The Community Redevelopment Advisory Board for the City of Stuart voted 4-2 on Sept. 20, 2025, to deny a major urban-code conditional use request that would have allowed a Spice and Tea Exchange store at 39 Southwest Osceola Street and waived a 300-foot separation requirement for formula businesses.
Planner Michelle Arbzao of the Development Department told the board the applicant had followed notice procedures and that the parcel sits inside the City of Stuart formula-business area and the City of Stuart Community Redevelopment Area. “The applicant mailed notices to 88 property owners within 300 foot of the subject parcel,” Arbzao said during her staff presentation, and noted the proposed 0.39-acre site is limited under the code to a storefront of no more than 1,500 square feet.
The applicant team, represented by Marcela Cambloor of Marcela Cambloor and Associates and applicants Glenn and Kimberly Gordon, described the business as an experience-focused retail shop with in-store spice blending, a tea bar and small-format retail that the Gordons said would complement local shops. “We would be an addition to the downtown district and also really welcomed by all the other businesses because of our collaborative approach,” Glenn Gordon told the board.
Many board members and several members of the public expressed mixed views. Supporters including building owner Max Ducharme and Kilwins owner Bill Moore said the shop could drive foot traffic and that the landowner needs tenants to fund building repairs.

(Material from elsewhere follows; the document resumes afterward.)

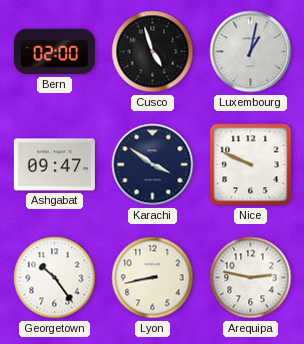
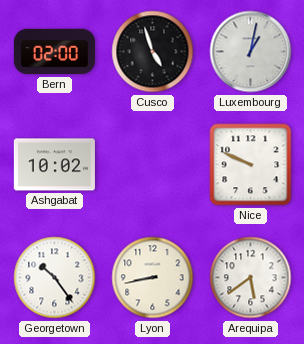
Ashgabat: 09:47 -> 10:02
Karachi: 3:51 -> none
Arequipa: 2:47 -> 5:39
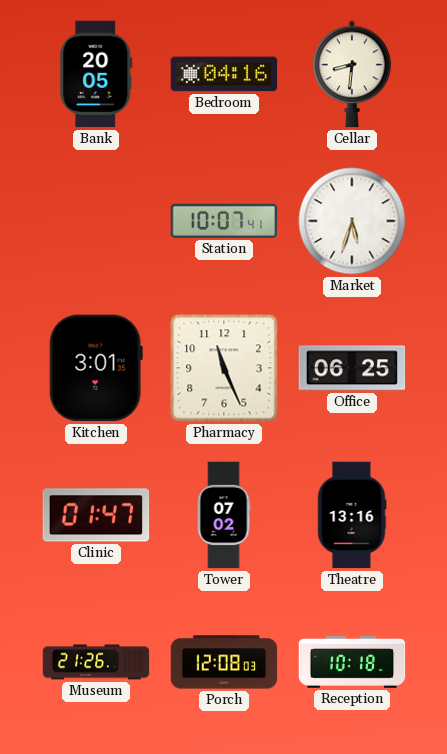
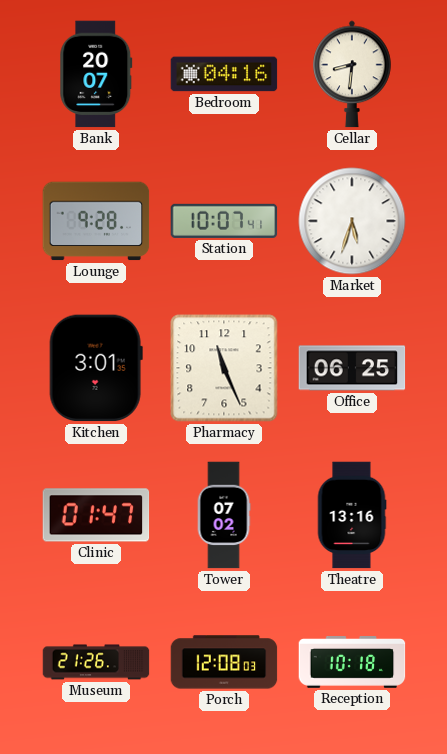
Bank: 20:05 -> 20:07
Lounge: none -> 9:28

Ducharme said vacancies in his building reflected weak retail demand, not necessarily rent alone, and argued improvements require willing tenants. Moore, who operates a downtown formula-style chocolate shop, told the board the formula-business review is a useful local tool: “The formulary business approach is the best thing we could have to try to have a little effect on what we do in our town,” he said.
Opponents, including several small-business owners on Osceola Street, warned franchises can accelerate rent increases and price out longtime local retailers. “Once you bring in one franchise, two franchises — they’re all gonna try to come in,” Robin Peters, owner of Funky Monkey, said during public comment.
Board discussion focused on the code standard asking whether a proposed formula business “will not alter the identity of the urban district in a way which detracts from its uniqueness or contributes to a nationwide trend of standardized downtown offerings.” Board members said the Gordons’ concept appeared complementary on many of the code’s subcriteria — storefront size, façade compatibility and limits on signage and drive-throughs — but several members remained concerned about longer-term market effects of allowing a franchised concept in the downtown formula area.
A motion to accept staff’s recommendation and grant the exception was made and seconded; on roll call the advisory board voted 4-2 against the request. The board’s vote is advisory; the item will proceed to the City Commission for final action next week, as noted during the meeting.
The record before the advisory board shows staff recommended forwarding the petition to the City Commission with conditions to ensure façade, signage and build-out conform to the urban-code standards, and to limit expansion beyond the current storefront and frontage. The applicant said the proposed Stuart location would employ about six to eight people and that their existing operations are locally managed franchises that rely on a mix of in-store sales and limited online fulfillment.
The advisory board’s discussion and the public comments underscore competing city priorities: encouraging downtown occupancy and investment, and protecting the small-scale, locally owned character that the formula-business rules were written to preserve. The City Commission will consider the advisory board’s recommendation and the record developed at the hearing when it takes up the final decision.